Minggu, 05/12/2021 WIB | 87

INOVASI  Literasi (Membaca dan Menulis) merupakan fondasi dari segala pembelajaran, termasuk sains, teknologi, matematika, pendidikan karakter, dan kemampuan berpikir tingkat tinggi. Literasi diakui sebagai kemampuan kunci untuk menghadapi abad ke-21.

Indonesia masih tertinggal dari negara-negara tetangganya di kawasan Asosiasi Negara-negara Asia Tenggara (ASEAN) di bidang literasi dasar, dan juga tertinggal dalam tes pembanding nasional dan internasional. Pada akhirnya, ini berujung pada rendahnya keterampilan kerja dan hilangnya produktivitas dan daya saing di tingkat nasional. Anak-anak yang tidak belajar membaca dengan lancar di kelas awal akan tertinggal dari teman-teman mereka di seluruh bidang pembelajaran, dan ketimpangan ini terus melebar seiring waktu.

Hasil dari Penilaian Membaca Kelas Awal atau Early Grades Reading Assessment (EGRA) di tingkat nasional yang diselenggarakan pada tahun 2014 menunjukkan hanya 47 persen siswa kelas 2 sekolah dasar yang mampu membaca dengan lancar dan siap naik ke kelas 3. Di wilayah timur Indonesia, angka tersebut hanya mencapai 23 persen. Hasil Program Asesmen Nasional Indonesia atau Indonesian National Assessment Program (INAP) menunjukkan hampir separuh (47 persen) siswa kelas 4 yang dijadikan sampel berada di kelompok literasi terendah untuk tingkatan mereka.

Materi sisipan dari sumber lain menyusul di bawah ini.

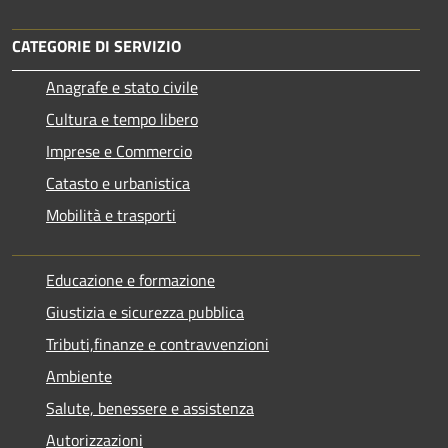
CATEGORIE DI SERVIZIO
Anagrafe e stato civile
Cultura e tempo libero
Imprese e Commercio
Catasto e urbanistica
Mobilità e trasporti
Educazione e formazione
Giustizia e sicurezza pubblica
Tributi,finanze e contravvenzioni
Ambiente
Salute, benessere e assistenza
Autorizzazioni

Sementara itu, di 11 dari 24 provinsi, lebih dari 60 persen masuk ke dalam kelompok terendah. Ada kebutuhan darurat untuk menindaklanjuti hasil-hasil tersebut dan memberikan kepada siswa lebih banyak peluang untuk memperoleh hasil yang baik, melalui peningkatan pengajaran membaca dan akses atas bacaan yang sesuai dan bermutu.

Proses pengembangan materi

Paket Unit Pembelajaran Literasi Kelas Awal (2) ini melanjutkan pengetahuan dan keterampilan yang diperkenalkan dalam Paket pembelajaran Literasi 1. Hasil dari survei awal dan akhir program INOVASI untuk Paket Pembelajaran Literasi 1 menunjukkan peningkatan secara umum dalam hal pengetahuan guru tentang kemampuan dasar yang harus diperoleh pembaca agar lancar membaca dan agar memahami bahan yang mereka baca. Paket Pembelajaran ini berfokus pada aspek praktis untuk mengukur dan memperkuat kemampuan tersebut. Para guru akan mengunakan penilaian formatif dan rekaman berjalan (running record) untuk mengukur kemampuan membaca di tingkat individu,
mencocokkan siswa dengan bahan bacaan yang sesuai dengan tingkat perkembangan membaca mereka, serta mencoba kegiatan dan strategi untuk pengajaran membaca berdiferensiasi dan peningkatan pemahaman bacaan.

Seluruh materi di dalam Paket Pembelajaran ini disusun secara kolaboratif dan telah mendapatkan masukan dari perwakilan di tingkat nasional dan daerah, dan telah diujicobakan di sekolah-sekolah untuk memastikan kesesuaian dan relevansinya. Paket ini saat ini sedang diterapkan di sembilan kabupaten di empat provinsi.